So I started 2018 trying again to decode the Nigerian movie audience by asking the ‘30-billion Naira’ question, “How do you make successful commercial movie?”

Looking back at the last five years, this should not be too difficult to pin down. Nigerian filmmakers have clearly stepped up their game in the area of production value but sadly, story telling and acting are areas that still need a lot of intervention. Some have argued that “if our story telling isn’t great, how has Nollywood gone on to ‘Nigerinize’ pretty much the entire African continent with our movies?” my response will be in a post for another day.

I looked back at some of the movies that have made money in that last five years to pin point how and why these movies achieved this and others didn’t.
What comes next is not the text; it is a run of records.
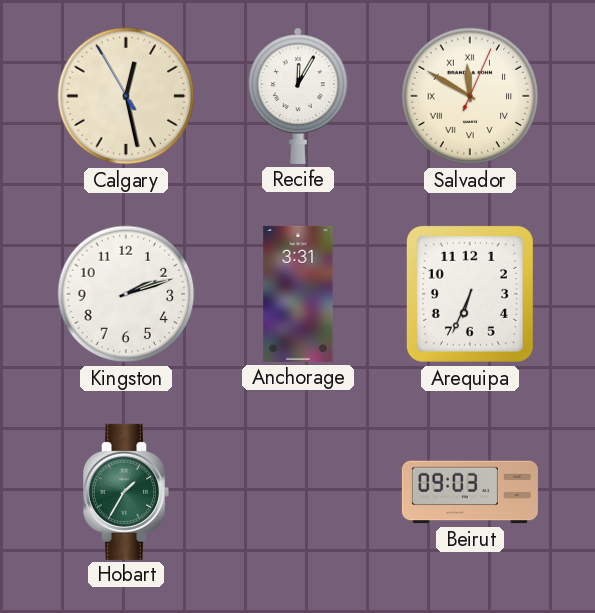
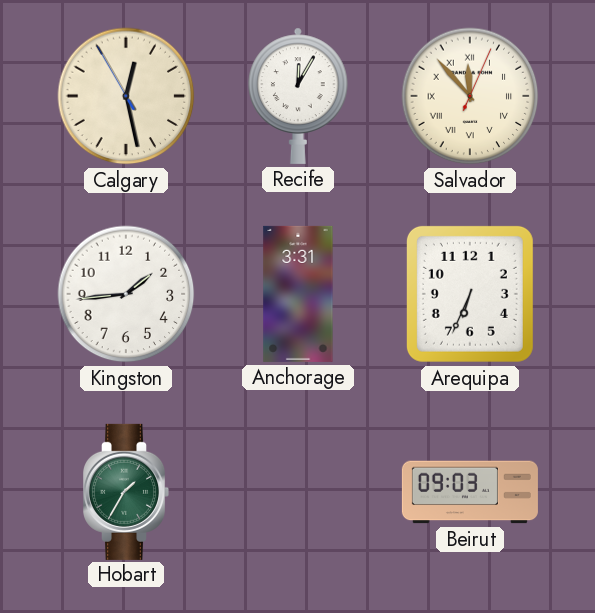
Salvador: 11:50 -> 11:53
Kingston: 2:12 -> 1:44
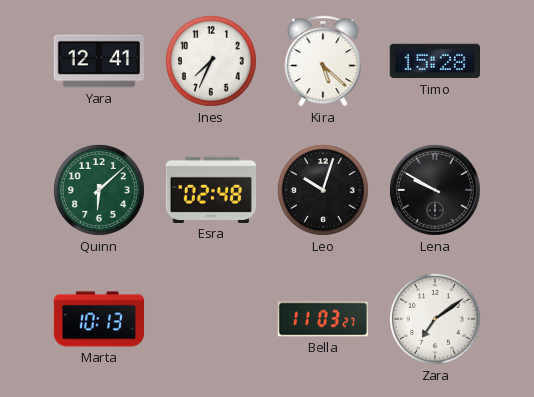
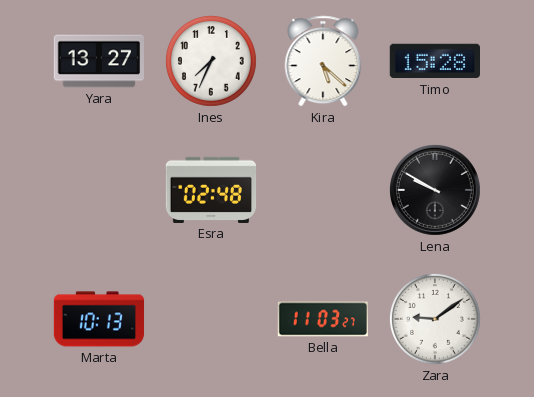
Yara: 12:41 -> 13:27
Quinn: 6:08 -> none
Leo: 10:03 -> none
Zara: 7:09 -> 9:09
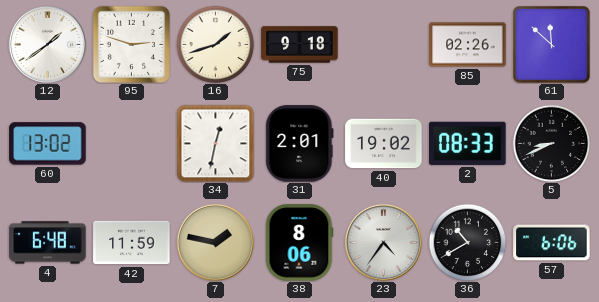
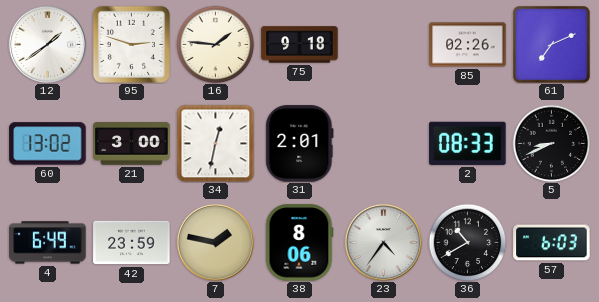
16: 1:42 -> 1:46
61: 11:52 -> 7:11
21: none -> 3:00
40: 19:02 -> none
4: 6:48 -> 6:49
42: 11:59 -> 23:59
57: 6:06 -> 6:03
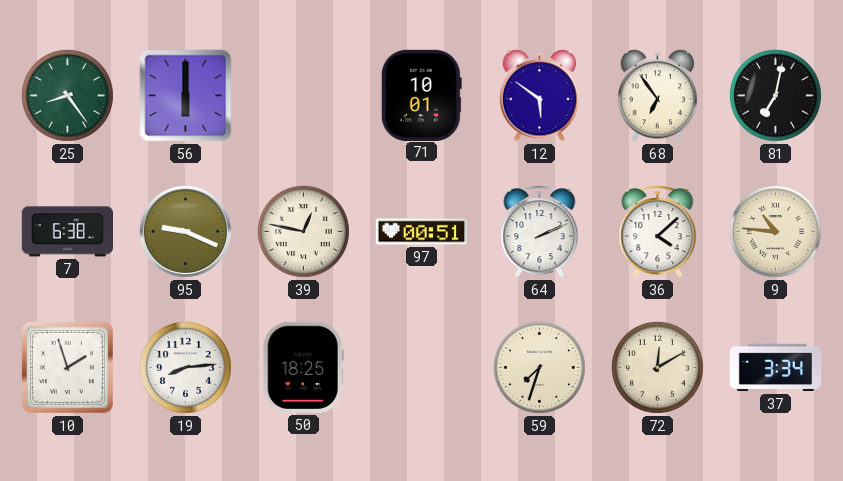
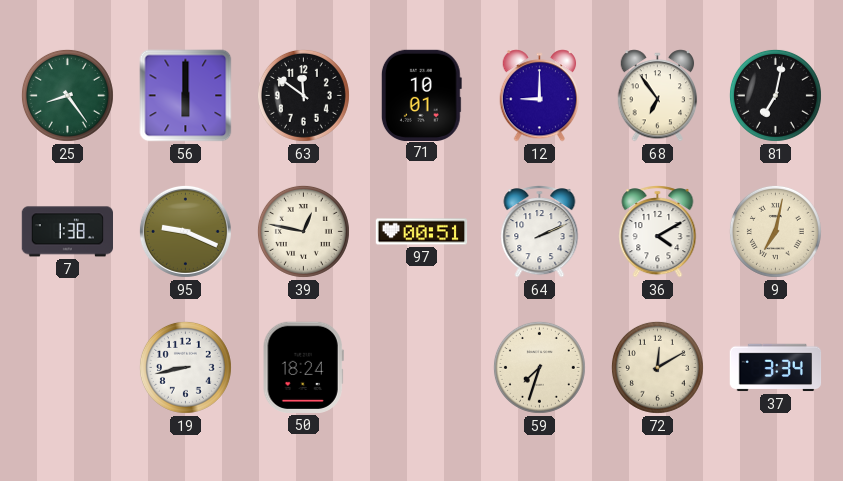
63: none -> 11:51
12: 5:51 -> 9:00
7: 6:38 -> 1:38
36: 4:08 -> 4:10
9: 10:46 -> 7:02
10: 1:57 -> none
19: 8:14 -> 8:43
50: 18:25 -> 18:24
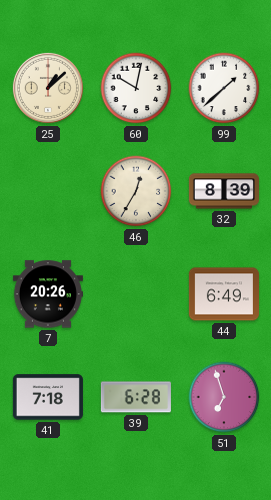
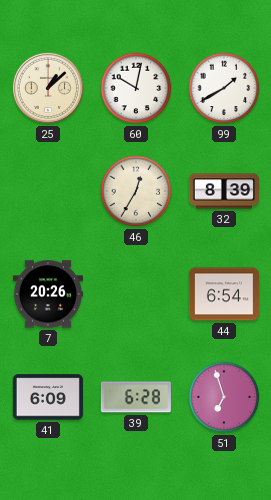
99: 1:38 -> 1:40
44: 6:49 -> 6:54
41: 7:18 -> 6:09
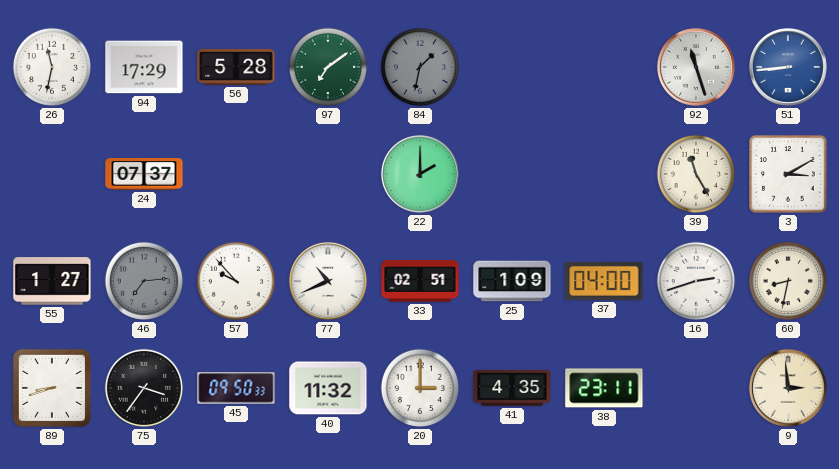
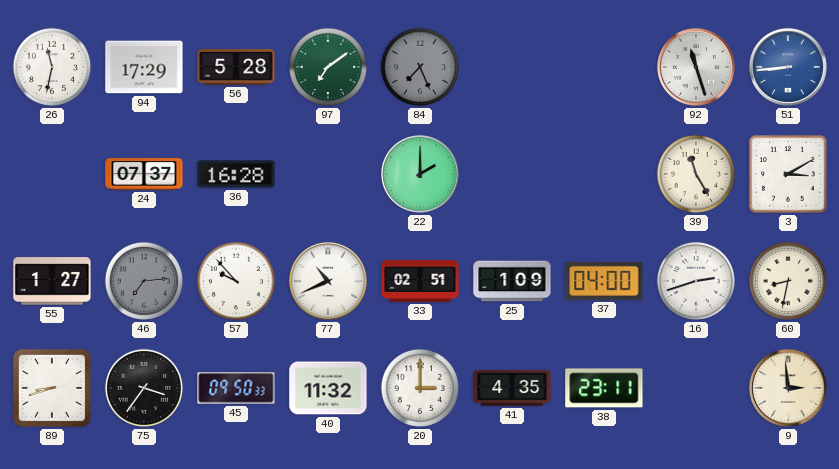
84: 1:32 -> 7:26
36: none -> 16:28
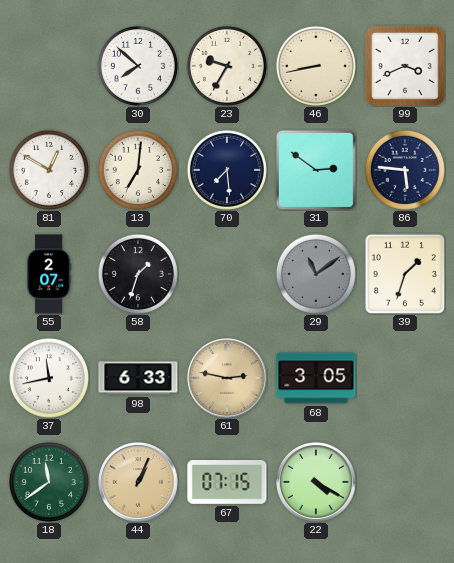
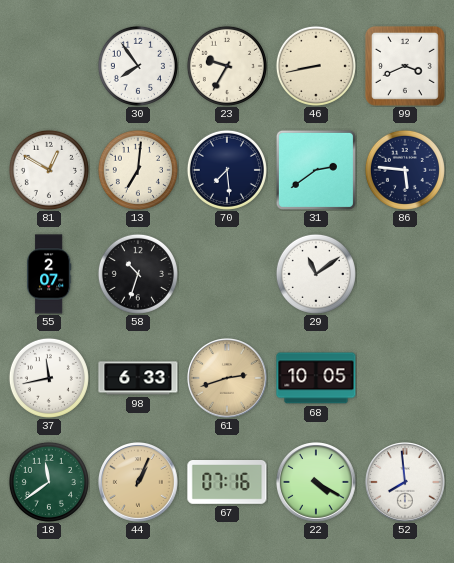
30: 7:52 -> 7:54
31: 2:51 -> 2:39
58: 1:33 -> 10:33
29 dial: grey -> white
39: 1:33 -> none
61: 2:47 -> 2:42
68: 3:05 -> 10:05
67: 07:15 -> 07:16
52: none -> 7:59
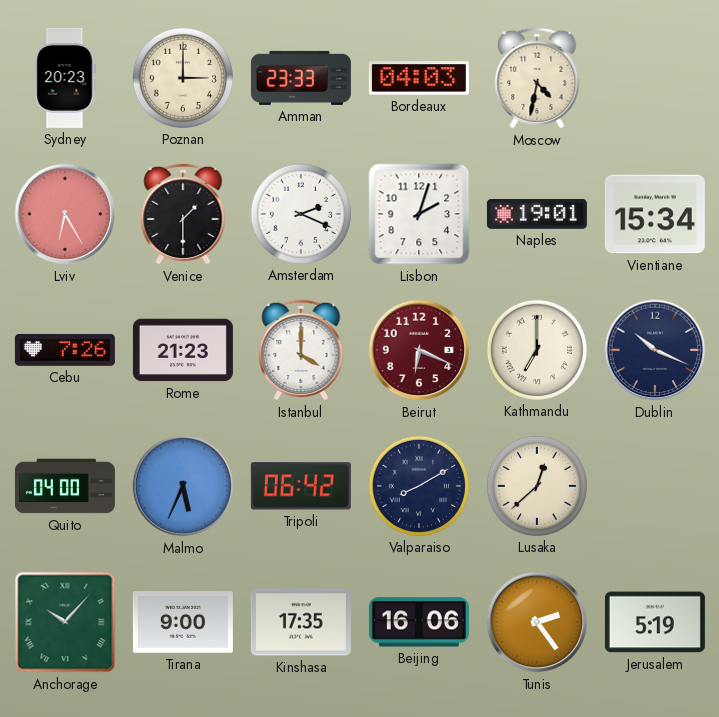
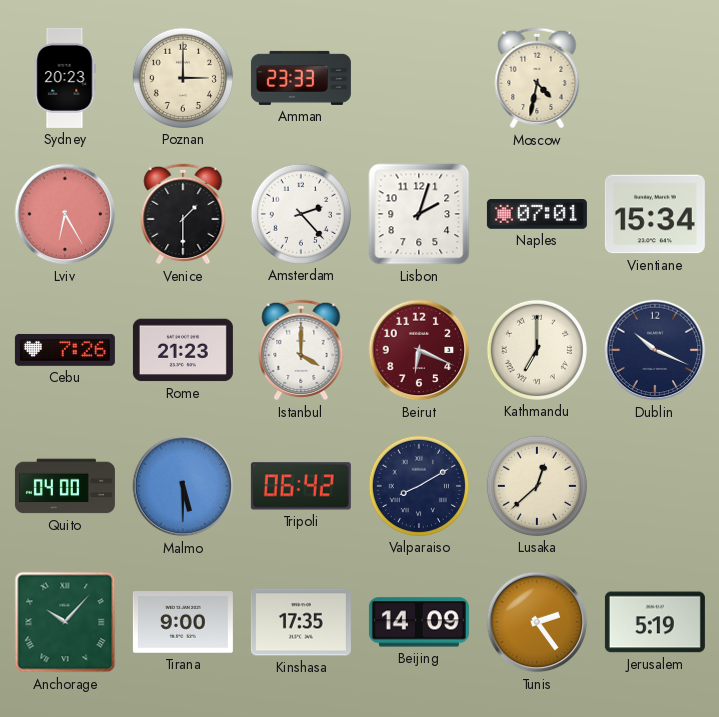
Bordeaux: 04:03 -> none
Amsterdam: 2:19 -> 2:23
Naples: 19:01 -> 07:01
Malmo: 5:34 -> 5:30
Beijing: 16:06 -> 14:09
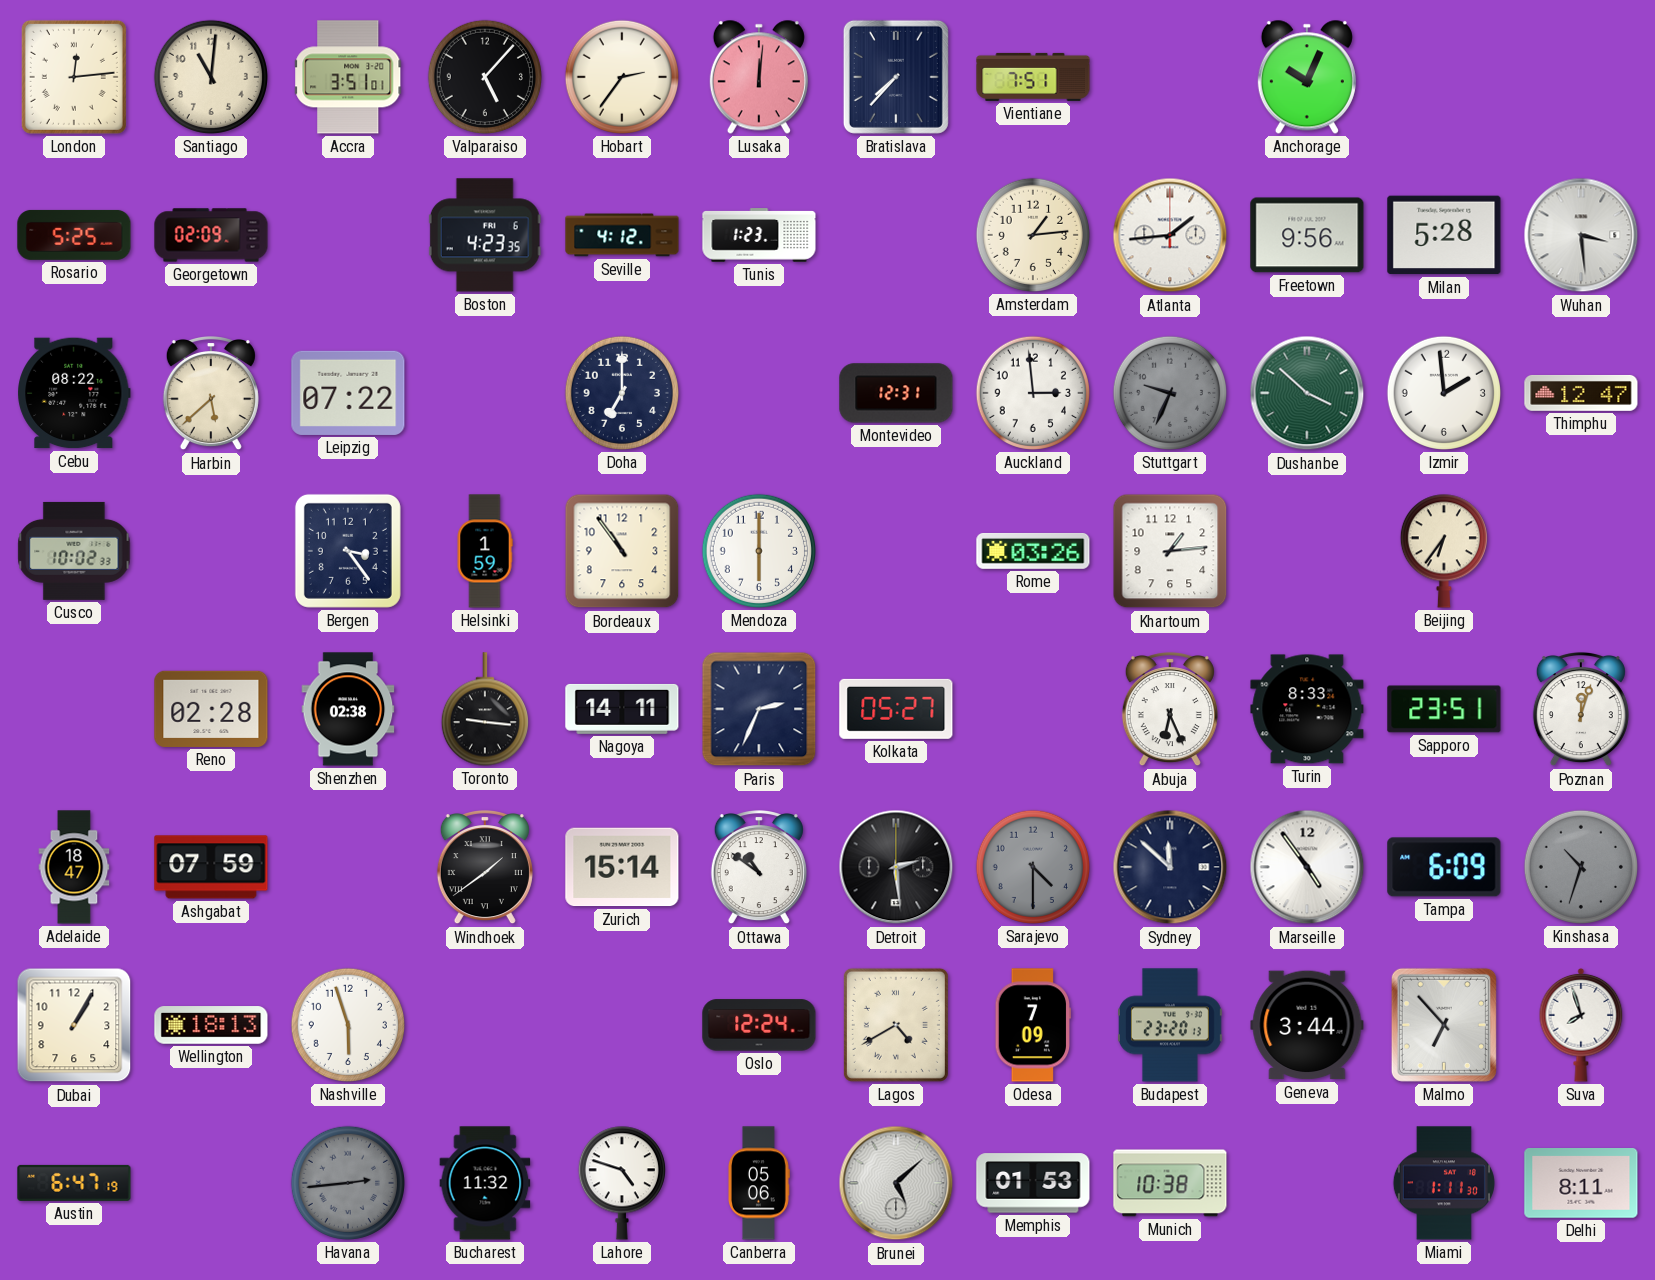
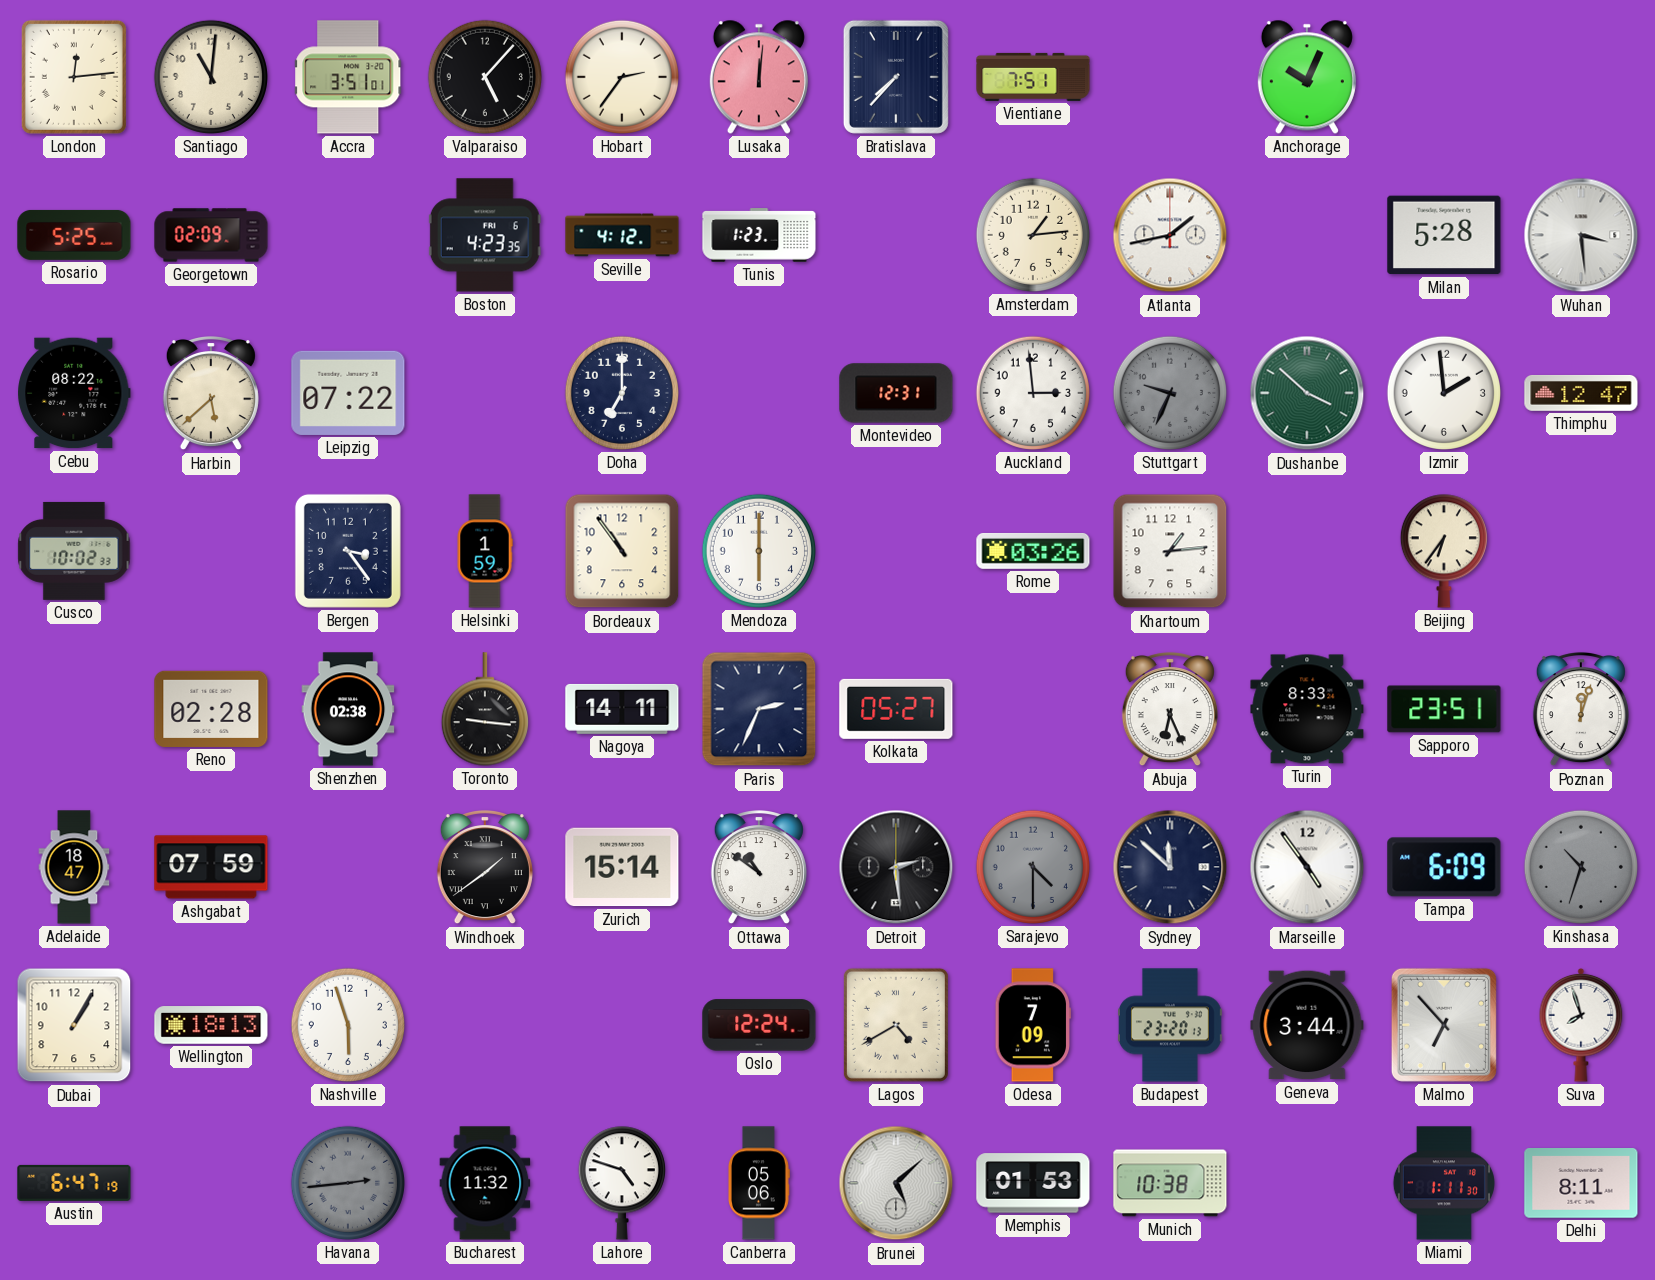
Atlanta: 1:44 -> 1:43
Freetown: 9:56 -> none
Omoni Oboli’s Wives On Strike (Part 1), AY’s 30 Days In Atlanta and A Trip to Jamaica, The Wedding Party Part 1 & 2… did I miss anyone? What was that movie about couples on beach, I remember it also had a good run at the box-office.

Wives on Strike, I didn’t see but I will see this latest installment. I also didn’t see 30 Days in Atlanta but have a pretty good idea what the story was about. As a commercial project I see how it was a hit with the audience back then; it was comedy, AY had his AY LIVE crowd, movie had scenes shot ‘in the abroad’, with Onyibo actors, and Ramsey Noah was in it! Next thing, it’s in the record book! AY landed heavy and made a major statement.

A Trip to Jamaica I didn’t like; it felt like a series of skits stitched together. But part of what I think made it a hit was because Funke Akindele was cast in it, and her crowd came to see her. I have not met anyone who has seen 10 Days in Sun City; are you guys too traumatized to re-live the experience? If you have, please let me know what you thought about.

So here is my audience theory about the ‘AY experiments’, 1. People like comedy 2. A new player with a massive followership will turn heads 3. They will forgive your bad story telling if they get enough laughs to pepper the experience 4. Casting an equally popular celebrity will bring people out of their houses (they don’t need to like you, they are there for their person) 5. If you don’t improve your story telling, they stop being forgiving. 

The Wedding Party 1 was groundbreaking in every way; amazing cast, story was not bad (but nowhere near great), marketing was on point. It had my two most important ingredients that make for good content “Context and authenticity”. Was the movie a commercial success? Hell yeah!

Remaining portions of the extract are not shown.